Dubai: After a gap of nearly 11 months, tourists to the UAE are making a return to the gold and jewellery stores in sizeable numbers, and making full use of the VAT refund schemes in the process. For a sales starved jewellery industry, the pickup in tourist buying has come as a significant boost to their turnover prospects during the crucial holiday buying season and during DSF 2019, which opens Wednesday.
VAT refunds for tourist shoppers came into effect November 18.
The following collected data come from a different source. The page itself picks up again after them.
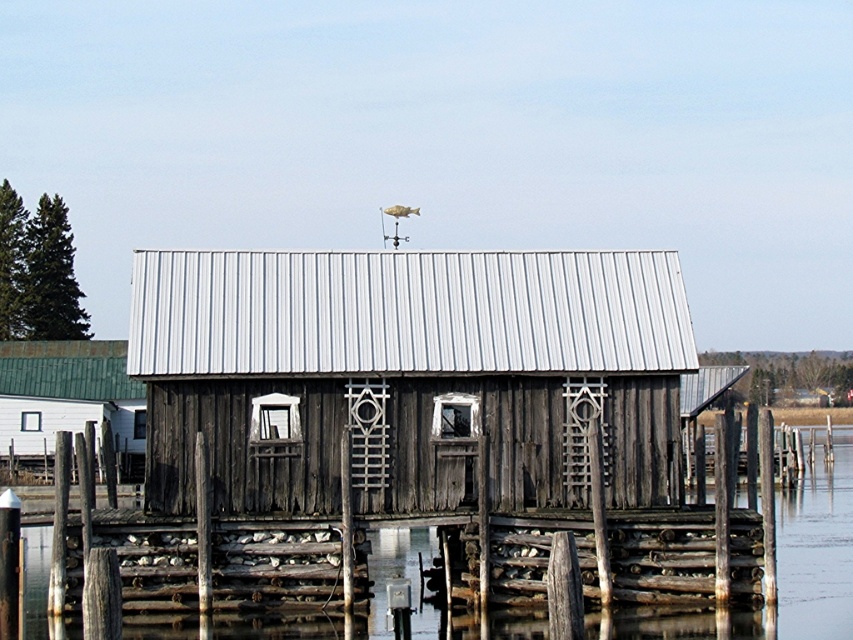 Can you confirm if transparent wooden water at lower center is positioned to the left of green wooden hut at left?

In fact, transparent wooden water at lower center is to the right of green wooden hut at left.

Describe the element at coordinates (811, 556) in the screenshot. I see `transparent wooden water at lower center` at that location.

You are a GUI agent. You are given a task and a screenshot of the screen. Output one action in this format:
    pyautogui.click(x=<x>, y=<y>)
    Task: Click on the transparent wooden water at lower center
    This screenshot has width=853, height=640.
    Given the screenshot: What is the action you would take?
    pyautogui.click(x=811, y=556)

What do you see at coordinates (408, 374) in the screenshot? I see `wooden cabin at center` at bounding box center [408, 374].

You are a GUI agent. You are given a task and a screenshot of the screen. Output one action in this format:
    pyautogui.click(x=<x>, y=<y>)
    Task: Click on the wooden cabin at center
    The height and width of the screenshot is (640, 853).
    Given the screenshot: What is the action you would take?
    [408, 374]

Locate an element on the screen. Image resolution: width=853 pixels, height=640 pixels. wooden cabin at center is located at coordinates (408, 374).

Is point (334, 456) positioned in front of point (305, 630)?

No, it is not.

What are the coordinates of `wooden cabin at center` in the screenshot? It's located at (408, 374). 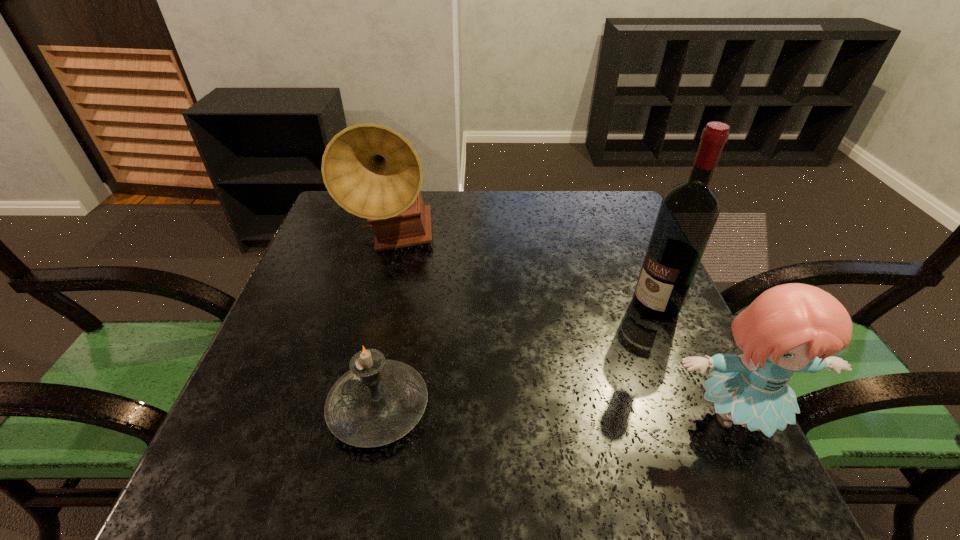 This screenshot has width=960, height=540. I want to click on the shortest object, so click(378, 401).

You are a GUI agent. You are given a task and a screenshot of the screen. Output one action in this format:
    pyautogui.click(x=<x>, y=<y>)
    Task: Click on the second shortest object
    Image resolution: width=960 pixels, height=540 pixels.
    Given the screenshot: What is the action you would take?
    pyautogui.click(x=794, y=327)

What are the coordinates of `the farthest object` in the screenshot? It's located at (372, 171).

Where is `phonograph record`? The height and width of the screenshot is (540, 960). phonograph record is located at coordinates (372, 171).

Identify the location of the second farthest object. This screenshot has width=960, height=540. (688, 212).

You are a GUI agent. You are given a task and a screenshot of the screen. Output one action in this format:
    pyautogui.click(x=<x>, y=<y>)
    Task: Click on the vacant region located on the back of the candle
    This screenshot has width=960, height=540.
    Given the screenshot: What is the action you would take?
    pyautogui.click(x=391, y=348)

Locate an element on the screen. This screenshot has width=960, height=540. vacant space located 0.150m on the horn of the phonograph record is located at coordinates (444, 302).

Image resolution: width=960 pixels, height=540 pixels. In order to click on vacant space located on the horn of the phonograph record in this screenshot , I will do pos(458,318).

Where is `vacant space situated 0.190m on the horn of the phonograph record`? vacant space situated 0.190m on the horn of the phonograph record is located at coordinates (453, 312).

Where is `blank space located 0.130m on the front and back of the alcohol`? Image resolution: width=960 pixels, height=540 pixels. blank space located 0.130m on the front and back of the alcohol is located at coordinates (604, 346).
“All through this month, traffic at jewellery stores in the UAE have improved significantly compared with the previous 11 months, and this had everything to do with visitors to the UAE getting back into the shops,” said Joy Alukkas, Chairman of the jewellery store network that bears his name. “We expect the real boost in sales to happen post-Christmas, when more Indian tourists are likely to arrive in the UAE for the holiday period.
“For 2019, we forecast tourist-led sales to be 8-10 per cent higher than this year. Tourist shoppers clearly were waiting for a clarification on the VAT refund — these shoppers were not buying their jewellery needs in other markets, but just waiting for the right time to make a return.”
The VAT refunds can be claimed at the airports, and these can be either through cash (up to a certain limit) or as paybacks to the shopper’s credit card or bank account.
According to Abdulsalam K.P., Executive Director at Malabar Gold & Diamonds, the most obvious signs of increased tourist spending on jewellery is happening at the Gold Souq stores in Dubai. For years, this has been the focal point of anything and everything related to the business of gold. During the better part of this year, Gold Souq outlets were suffering from a sharp drop in tourist buying and from domestic shoppers staying away as well.
Will it take longer for domestic shoppers to make a return? Gold trade sources remain unsure whether this is likely to happen in the near future. Consumer confidence still remains low key — the latest Nielsen data on UAE’s shopper sentiments reveals a drop during the third quarter. It is unlikely that matters would have improved significantly in the current quarter.
It may not help the retailers’ cause — and of local shoppers — that gold prices have been heading higher in recent days — the asset is up 2 per cent this month and in line for the biggest one-month gain since August of 2017. On Monday, bullion was trading at $1,262 (Dh4,635) an ounce.
These days, gold is again basking in the glow of being a safe-haven asset. Exchange-traded funds and central banks are picking up the metal, and when they do so, they turn costlier for shoppers.
“There are so many factors why gold prices could be heading higher in the coming days — dollar weakness, the US government shutdown, oil price slide, doubts about what the US Federal Reserve will do next,” said Cyriac Varghese, General Manager at Sky Jewellery. “You can take a pick of reasons for gold’s rise.
“One has to wait to see at what price level resistance builds up against further rises — for now, $1,285 an ounce looks a possibility and from there to $1,300 won’t require much of a push. But anything higher than that could attract resistance ... at least that’s what we believe.”
Will local shoppers continue to baulk at paying the higher price plus VAT? “The DSF promotions should spur some buying activity,” said Salam. “Yes, there’s a sameness about the promotions — but DSF gold shoppers have gotten used to trying and winning gold bars.
“What we have seen is that there could be an initial hesitation among buyers over price rises, but then they get back into buying before prices shoot up too high. We are in that kind of a situation now.”